*** Material shown

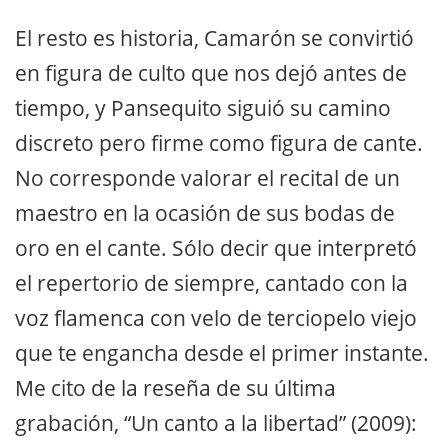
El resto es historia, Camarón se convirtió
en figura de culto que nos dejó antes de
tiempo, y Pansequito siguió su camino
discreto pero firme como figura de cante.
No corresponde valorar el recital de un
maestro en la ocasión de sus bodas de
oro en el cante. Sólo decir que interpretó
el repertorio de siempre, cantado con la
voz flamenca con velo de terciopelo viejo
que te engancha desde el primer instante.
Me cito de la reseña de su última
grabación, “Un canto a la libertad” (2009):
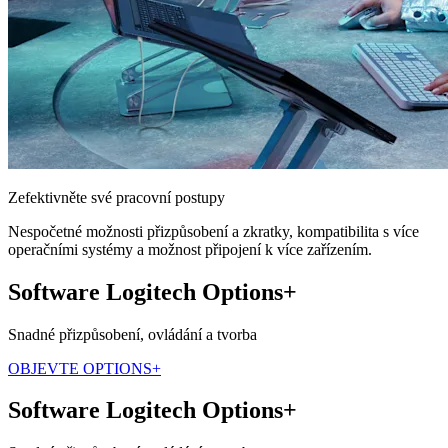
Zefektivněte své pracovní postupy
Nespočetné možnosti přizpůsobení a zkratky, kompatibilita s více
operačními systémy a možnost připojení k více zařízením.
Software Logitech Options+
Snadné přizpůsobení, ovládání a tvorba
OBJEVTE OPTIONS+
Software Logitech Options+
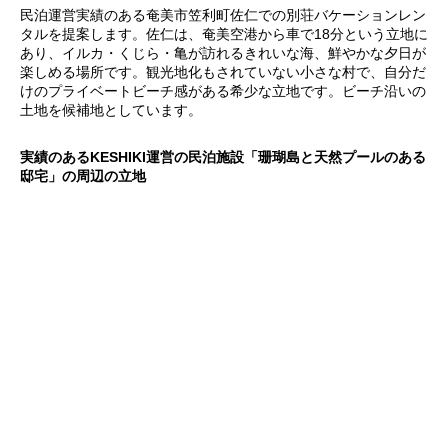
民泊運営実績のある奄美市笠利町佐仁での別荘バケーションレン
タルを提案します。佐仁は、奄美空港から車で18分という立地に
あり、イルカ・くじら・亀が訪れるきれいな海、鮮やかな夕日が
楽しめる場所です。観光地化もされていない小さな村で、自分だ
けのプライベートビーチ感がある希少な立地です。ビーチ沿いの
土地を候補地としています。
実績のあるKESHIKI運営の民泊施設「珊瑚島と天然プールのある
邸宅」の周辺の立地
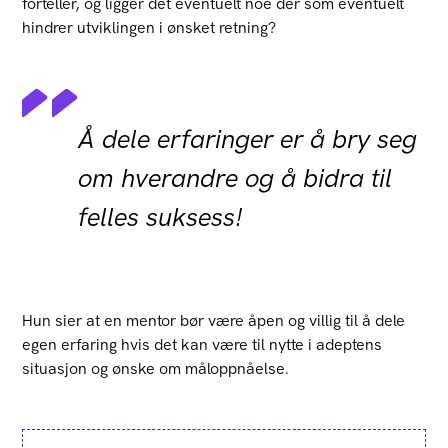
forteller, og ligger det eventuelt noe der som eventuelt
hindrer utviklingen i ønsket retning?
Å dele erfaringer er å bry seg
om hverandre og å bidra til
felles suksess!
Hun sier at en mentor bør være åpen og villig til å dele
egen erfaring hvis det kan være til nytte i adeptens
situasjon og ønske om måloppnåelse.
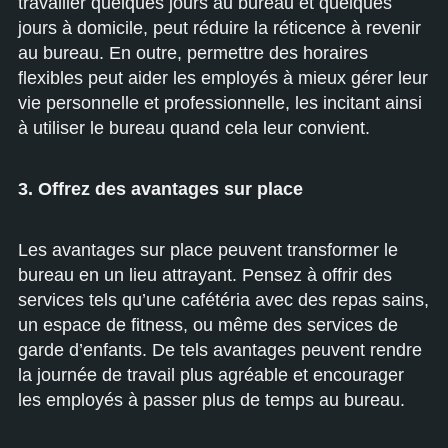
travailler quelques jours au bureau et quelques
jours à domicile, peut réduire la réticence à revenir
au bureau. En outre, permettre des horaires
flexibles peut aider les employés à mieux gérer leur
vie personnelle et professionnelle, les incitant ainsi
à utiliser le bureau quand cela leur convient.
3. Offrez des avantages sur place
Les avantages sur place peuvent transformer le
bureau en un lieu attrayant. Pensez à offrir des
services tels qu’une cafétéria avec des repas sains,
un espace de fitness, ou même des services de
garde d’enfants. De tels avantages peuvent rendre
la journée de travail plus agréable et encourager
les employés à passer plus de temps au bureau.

******

Task item:
Copy all lines of the preceding data that hold the word "avantages".

Response:
3. Offrez des avantages sur place
Les avantages sur place peuvent transformer le
garde d’enfants. De tels avantages peuvent rendre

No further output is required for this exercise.